(Items listed in a dataset)
_ _ _ _ _ _ _

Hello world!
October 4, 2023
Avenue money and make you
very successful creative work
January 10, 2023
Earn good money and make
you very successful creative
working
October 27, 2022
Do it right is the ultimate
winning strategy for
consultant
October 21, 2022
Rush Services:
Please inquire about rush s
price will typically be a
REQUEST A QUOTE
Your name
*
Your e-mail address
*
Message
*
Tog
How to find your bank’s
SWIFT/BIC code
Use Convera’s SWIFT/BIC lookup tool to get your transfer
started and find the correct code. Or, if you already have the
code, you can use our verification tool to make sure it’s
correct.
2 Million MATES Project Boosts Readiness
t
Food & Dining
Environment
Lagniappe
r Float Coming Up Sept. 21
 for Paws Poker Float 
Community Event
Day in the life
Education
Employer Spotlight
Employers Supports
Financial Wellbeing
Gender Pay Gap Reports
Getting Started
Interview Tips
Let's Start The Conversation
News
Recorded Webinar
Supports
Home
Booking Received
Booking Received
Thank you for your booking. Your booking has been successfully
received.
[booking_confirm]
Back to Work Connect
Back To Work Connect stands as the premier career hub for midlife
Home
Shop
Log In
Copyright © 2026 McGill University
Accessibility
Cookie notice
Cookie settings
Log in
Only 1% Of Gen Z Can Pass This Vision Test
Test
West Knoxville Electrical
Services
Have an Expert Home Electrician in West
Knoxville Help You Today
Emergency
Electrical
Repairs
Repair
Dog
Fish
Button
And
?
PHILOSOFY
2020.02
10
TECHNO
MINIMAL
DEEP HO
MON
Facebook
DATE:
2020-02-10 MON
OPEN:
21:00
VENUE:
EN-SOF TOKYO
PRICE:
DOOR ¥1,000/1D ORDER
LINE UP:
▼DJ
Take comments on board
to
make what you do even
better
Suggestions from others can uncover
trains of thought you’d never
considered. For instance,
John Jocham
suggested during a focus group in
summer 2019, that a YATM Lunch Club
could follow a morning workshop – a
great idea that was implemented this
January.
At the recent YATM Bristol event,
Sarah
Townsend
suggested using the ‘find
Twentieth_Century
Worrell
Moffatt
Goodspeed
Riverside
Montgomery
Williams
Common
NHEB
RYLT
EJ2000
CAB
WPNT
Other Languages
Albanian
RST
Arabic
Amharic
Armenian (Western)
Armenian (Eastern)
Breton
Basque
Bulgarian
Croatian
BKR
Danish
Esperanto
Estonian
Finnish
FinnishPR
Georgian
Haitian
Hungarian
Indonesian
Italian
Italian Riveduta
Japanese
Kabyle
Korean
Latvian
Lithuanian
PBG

_ _ _ _ _ _ _

◆ **WORK TASK**
Your reply should contain every entry, repeated exactly.

◆ **OUTPUT FOR THIS TASK**
Hello world!
October 4, 2023
Avenue money and make you
very successful creative work
January 10, 2023
Earn good money and make
you very successful creative
working
October 27, 2022
Do it right is the ultimate
winning strategy for
consultant
October 21, 2022
Rush Services:
Please inquire about rush s
price will typically be a
REQUEST A QUOTE
Your name
*
Your e-mail address
*
Message
*
Tog
How to find your bank’s
SWIFT/BIC code
Use Convera’s SWIFT/BIC lookup tool to get your transfer
started and find the correct code. Or, if you already have the
code, you can use our verification tool to make sure it’s
correct.
2 Million MATES Project Boosts Readiness
t
Food & Dining
Environment
Lagniappe
r Float Coming Up Sept. 21
 for Paws Poker Float 
Community Event
Day in the life
Education
Employer Spotlight
Employers Supports
Financial Wellbeing
Gender Pay Gap Reports
Getting Started
Interview Tips
Let's Start The Conversation
News
Recorded Webinar
Supports
Home
Booking Received
Booking Received
Thank you for your booking. Your booking has been successfully
received.
[booking_confirm]
Back to Work Connect
Back To Work Connect stands as the premier career hub for midlife
Home
Shop
Log In
Copyright © 2026 McGill University
Accessibility
Cookie notice
Cookie settings
Log in
Only 1% Of Gen Z Can Pass This Vision Test
Test
West Knoxville Electrical
Services
Have an Expert Home Electrician in West
Knoxville Help You Today
Emergency
Electrical
Repairs
Repair
Dog
Fish
Button
And
?
PHILOSOFY
2020.02
10
TECHNO
MINIMAL
DEEP HO
MON
Facebook
DATE:
2020-02-10 MON
OPEN:
21:00
VENUE:
EN-SOF TOKYO
PRICE:
DOOR ¥1,000/1D ORDER
LINE UP:
▼DJ
Take comments on board
to
make what you do even
better
Suggestions from others can uncover
trains of thought you’d never
considered. For instance,
John Jocham
suggested during a focus group in
summer 2019, that a YATM Lunch Club
could follow a morning workshop – a
great idea that was implemented this
January.
At the recent YATM Bristol event,
Sarah
Townsend
suggested using the ‘find
Twentieth_Century
Worrell
Moffatt
Goodspeed
Riverside
Montgomery
Williams
Common
NHEB
RYLT
EJ2000
CAB
WPNT
Other Languages
Albanian
RST
Arabic
Amharic
Armenian (Western)
Armenian (Eastern)
Breton
Basque
Bulgarian
Croatian
BKR
Danish
Esperanto
Estonian
Finnish
FinnishPR
Georgian
Haitian
Hungarian
Indonesian
Italian
Italian Riveduta
Japanese
Kabyle
Korean
Latvian
Lithuanian
PBG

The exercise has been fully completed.